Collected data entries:

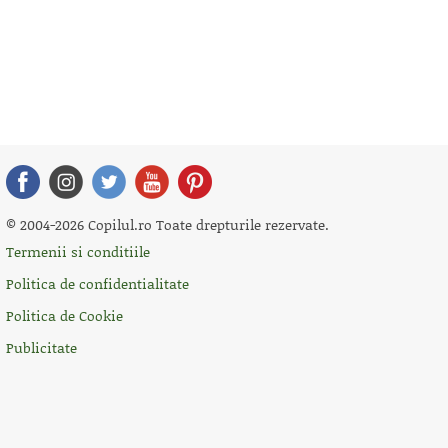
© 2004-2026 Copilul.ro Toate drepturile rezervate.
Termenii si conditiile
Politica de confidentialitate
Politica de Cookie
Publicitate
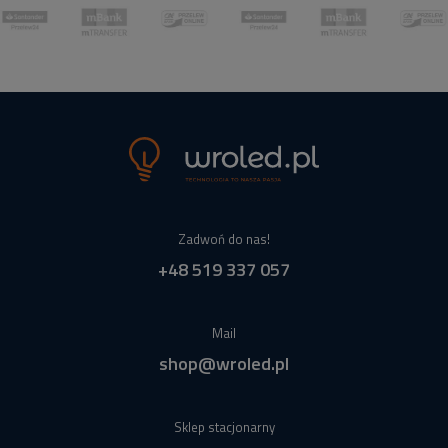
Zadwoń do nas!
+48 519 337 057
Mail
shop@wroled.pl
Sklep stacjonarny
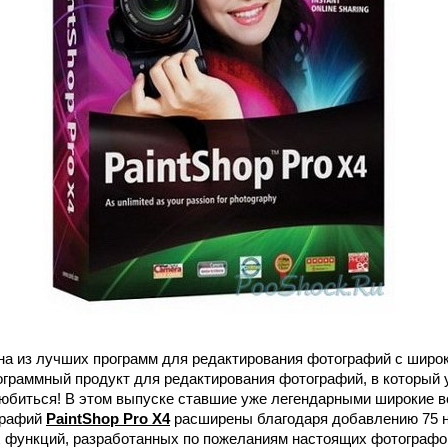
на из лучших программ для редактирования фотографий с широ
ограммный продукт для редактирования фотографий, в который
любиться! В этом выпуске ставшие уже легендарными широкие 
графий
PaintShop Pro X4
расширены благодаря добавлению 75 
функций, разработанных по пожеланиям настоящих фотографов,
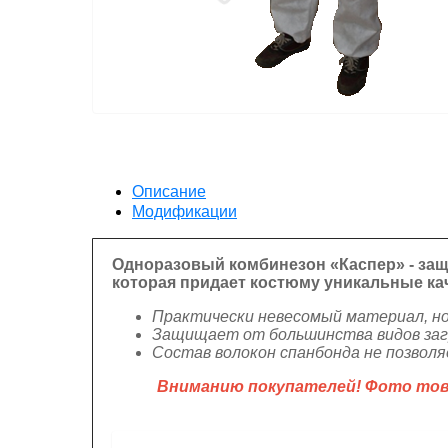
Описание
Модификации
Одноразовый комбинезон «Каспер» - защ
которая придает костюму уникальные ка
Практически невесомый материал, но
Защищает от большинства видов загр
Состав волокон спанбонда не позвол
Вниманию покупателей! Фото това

- [Task to carry out]
Return the opening line of the data above and every line after it up to and including the line that holds "ограммный продукт для"; pictures stay out.

- [Answer to this exercise]
© 2004-2026 Copilul.ro Toate drepturile rezervate.
Termenii si conditiile
Politica de confidentialitate
Politica de Cookie
Publicitate
Zadwoń do nas!
+48 519 337 057
Mail
shop@wroled.pl
Sklep stacjonarny
на из лучших программ для редактирования фотографий с широ
ограммный продукт для редактирования фотографий, в который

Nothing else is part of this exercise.